Even before the internet, dissidents in exile were able to create networks that provided a lifeline to those back home, writes Index editor Jo Glanville
This piece originally appeared on Comment is Free
The desperate plight of Chen Guangcheng is a graphic illustration of how China treats its dissidents. Harassed and intimidated, Chen has spent the past seven years between prison and house arrest since he exposed the government’s forced abortion policy in 2005 (he was awarded the Index freedom of expression award for whistleblowing in 2007). House arrest is a common tactic in China for containing and controlling whistleblowers and activists. In Chen’s case, since his release from prison in 2010, it has meant a life of social isolation and fear. Other current well-known victims include Tibetan poet Tsering Woeser and Ai Weiwei, who famously attempted to turn China’s tactics on their head by installing his own in-house surveillance.
The week’s dramatic events echo the story of celebrated dissident Fang Lizhi, who died last month; Fang also took refuge in the US embassy following the Tiananmen Square massacre in 1989 and stayed for more than a year until China allowed him to leave. Fang was one of the most important influences on the Tiananmen generation of young activists and the authorities considered him “the biggest black hand behind the 4 June riots”. In exile in the US for the rest of his life, as well as pursuing his academic career as an astrophysicist, he remained active in speaking out for human rights in China along with other exiles of 1989, including Wang Dan.

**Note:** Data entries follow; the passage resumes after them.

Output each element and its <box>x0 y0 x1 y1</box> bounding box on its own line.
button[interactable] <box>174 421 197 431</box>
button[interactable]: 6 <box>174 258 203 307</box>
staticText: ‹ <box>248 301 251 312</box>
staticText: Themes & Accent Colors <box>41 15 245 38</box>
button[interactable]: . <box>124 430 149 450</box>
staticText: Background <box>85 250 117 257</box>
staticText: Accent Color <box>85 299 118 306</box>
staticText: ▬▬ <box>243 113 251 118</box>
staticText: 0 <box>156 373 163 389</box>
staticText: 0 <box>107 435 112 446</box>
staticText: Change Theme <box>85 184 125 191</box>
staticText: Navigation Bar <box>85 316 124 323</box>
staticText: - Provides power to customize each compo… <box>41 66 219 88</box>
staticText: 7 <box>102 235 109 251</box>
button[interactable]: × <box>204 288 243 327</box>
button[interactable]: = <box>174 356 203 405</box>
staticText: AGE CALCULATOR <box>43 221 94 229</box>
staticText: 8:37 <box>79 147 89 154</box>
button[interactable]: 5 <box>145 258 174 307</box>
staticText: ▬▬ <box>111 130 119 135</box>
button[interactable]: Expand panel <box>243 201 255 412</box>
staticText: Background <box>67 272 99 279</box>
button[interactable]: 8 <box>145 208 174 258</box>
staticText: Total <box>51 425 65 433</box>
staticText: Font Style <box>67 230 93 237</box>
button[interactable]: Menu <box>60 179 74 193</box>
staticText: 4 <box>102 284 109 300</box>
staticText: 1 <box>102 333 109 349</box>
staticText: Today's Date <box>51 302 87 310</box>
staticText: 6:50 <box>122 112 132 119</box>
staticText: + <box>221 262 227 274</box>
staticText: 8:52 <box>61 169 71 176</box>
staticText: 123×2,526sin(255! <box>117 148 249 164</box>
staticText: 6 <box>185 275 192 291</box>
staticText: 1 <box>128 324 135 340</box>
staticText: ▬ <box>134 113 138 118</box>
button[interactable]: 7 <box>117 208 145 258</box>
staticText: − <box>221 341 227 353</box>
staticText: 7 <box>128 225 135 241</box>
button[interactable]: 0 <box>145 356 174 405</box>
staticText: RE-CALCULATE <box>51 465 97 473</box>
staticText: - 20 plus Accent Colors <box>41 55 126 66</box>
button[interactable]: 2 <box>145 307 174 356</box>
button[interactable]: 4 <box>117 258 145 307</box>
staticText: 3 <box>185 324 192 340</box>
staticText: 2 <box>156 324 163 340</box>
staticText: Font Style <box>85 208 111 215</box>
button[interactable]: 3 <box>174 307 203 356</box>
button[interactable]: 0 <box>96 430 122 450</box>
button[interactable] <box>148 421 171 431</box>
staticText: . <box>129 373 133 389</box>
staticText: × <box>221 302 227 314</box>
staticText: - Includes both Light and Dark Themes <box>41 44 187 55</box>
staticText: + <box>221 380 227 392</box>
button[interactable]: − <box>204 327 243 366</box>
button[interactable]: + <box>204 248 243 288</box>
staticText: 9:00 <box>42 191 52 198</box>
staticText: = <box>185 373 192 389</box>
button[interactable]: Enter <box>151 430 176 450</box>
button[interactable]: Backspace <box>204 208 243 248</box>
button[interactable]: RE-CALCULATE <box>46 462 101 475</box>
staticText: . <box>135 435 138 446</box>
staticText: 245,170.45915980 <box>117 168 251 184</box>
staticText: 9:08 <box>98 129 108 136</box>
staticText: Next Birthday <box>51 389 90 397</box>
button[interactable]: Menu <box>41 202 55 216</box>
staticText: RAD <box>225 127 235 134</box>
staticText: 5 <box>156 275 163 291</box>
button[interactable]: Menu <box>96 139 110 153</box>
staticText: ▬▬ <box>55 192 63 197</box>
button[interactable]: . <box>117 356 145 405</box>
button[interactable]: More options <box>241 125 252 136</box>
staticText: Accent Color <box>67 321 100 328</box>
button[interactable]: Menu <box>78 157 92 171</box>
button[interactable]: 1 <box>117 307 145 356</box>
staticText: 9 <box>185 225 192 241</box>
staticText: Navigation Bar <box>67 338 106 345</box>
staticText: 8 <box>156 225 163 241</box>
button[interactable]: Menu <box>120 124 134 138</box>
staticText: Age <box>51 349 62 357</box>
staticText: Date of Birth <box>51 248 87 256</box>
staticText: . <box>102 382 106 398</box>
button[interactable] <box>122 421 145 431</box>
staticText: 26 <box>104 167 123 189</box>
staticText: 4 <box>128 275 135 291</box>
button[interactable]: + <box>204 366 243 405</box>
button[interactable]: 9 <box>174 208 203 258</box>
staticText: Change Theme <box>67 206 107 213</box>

The experience of exile for dissidents, despite the continuing possibility for influence, can bring another kind of isolation. “Homelessness, loneliness and despair have almost driven me to self-destruction,” wrote the poet Liu Hongbin on the 20th anniversary of Tiananmen Square. It is only through memory, he has written movingly, that he has made the journey home. Writer Ma Jian, who has written the definitive novel of the Tiananmen generation, Beijing Coma, while in exile, was still able to visit China regularly until last year – a measure of how far the situation has deteriorated. Chen’s desire for “a rest”, as he told Congress, is likely to be more than a short stay.
However, there are networks that can only be built from exile and that have always been a lifeline for dissidents back home, long before Twitter, SMS and Facebook revolutionised the possibilities of making revolution. Under editor George Theiner, a Czech dissident in exile in London, Index on Censorship magazine published the leading lights of Czechoslovakia’s pro-democracy movement in the 80s, most notably Václav Havel, as well as publishing and distributing Polish and Czech samizdat – a vital outlet for opposition activists. When Index’s founding editor Michael Scammell started publishing the most famous dissident of them all, Alexander Solzhenitsyn, the great man panicked: when he heard that his work was appearing so widely in English, he thought it was the KGB who was circulating his writing as part of a political provocation. But it was the first worldwide publication of much of his work in translation and an immensely important part of circulating the plight of dissidents in the Soviet Union.
Forty years on, Belarusian activists in exile have played a vital role in galvanising opposition to Alexander Lukashenko’s regime. Since the elections in 2010, following the mass arrests and imprisonment of the opposition, some of the leading lights of the pro-democracy movement have settled in London and Warsaw where they have helped to shape a successful European campaign alongside human rights groups. Natalia Kaladia, artistic director of the acclaimed Belarus Free Theatre, had to flee Belarus following her arrest and the intimidation of her family. In a campaign with Index, her new organisation Free Belarus Now, which she runs with Irina Bogdanova, sister of former political prisoner Andrei Sannikov, has helped to persuade Deutsche Bank and BNP Paribas to stop doing business with Lukashenko’s regime.
While none would choose exile, Chen is reported as telling the US ambassador that “he wanted to be part of the struggle to improve human rights within China”, thanks to the internet it is now perhaps more possible than it ever was in the days of the carbon copies of samizdat to continue to exert an influence back home.